Katie Fehrenbacher - Automotive

Bright Automotive, a spinoff from the not-for-profit think tank and consulting firm Rocky Mountain Institute, which is looking to build a plug-in hybrid car called the IDEA, has linked up with the U.S. Postal Service. The deal is for Bright to retrofit a standard postal service fleet vehicle with its electric drive train and test the vehicle in Washington, D.C., for a year. Yeah, it’s a tiny step, and Bright has other small deals like its partnership with the U.S. Army to test plug-in hybrid vehicle tech in non-combat situations.

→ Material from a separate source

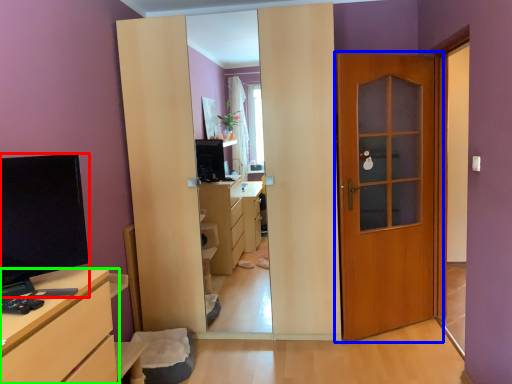 Question: Which object is the farthest from open (highlighted by a red box)? Choose among these: door (highlighted by a blue box) or chest of drawers (highlighted by a green box).

Choices:
 (A) door
 (B) chest of drawers

Answer: (A) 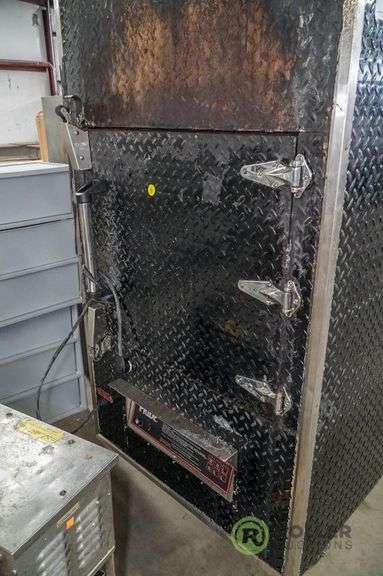 Where is `cord`? This screenshot has width=383, height=576. cord is located at coordinates (60, 342).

But the Anderson, Ind.-based company, which is run by the former chief of General Motors' EV-1 project, released an interesting tidbit in its press release this morning: it now plans to start production of the IDEA in 2013 (we’re waiting to hear back on a more specific timeline). Last summer Bright Automotive had a plan to start producing fleet vehicles in the fourth quarter of 2012, which Bright CEO John Waters acknowledged was ambitious and was partly based on trying to secure a $450 million loan from the DOE.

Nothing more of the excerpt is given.